TASK INSTRUCTIONS » Using the entries below, quote exactly the span of lines that begins with the line containing "København: sådan" and ends with the final line.

══ INFORMATION PROVIDED ══

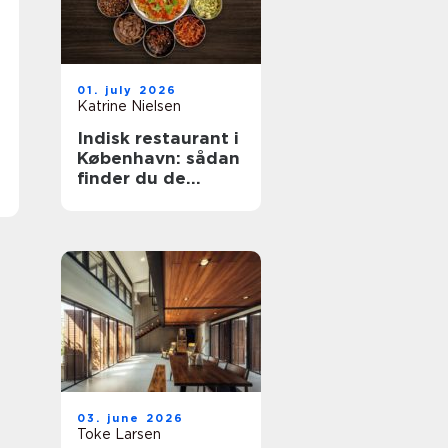
01. july 2026
Katrine Nielsen
Indisk restaurant i
København: sådan
finder du de
bedste
smagsoplevelser
03. june 2026
Toke Larsen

═══

ANSWER SECTION »
København: sådan
finder du de
bedste
smagsoplevelser
03. june 2026
Toke Larsen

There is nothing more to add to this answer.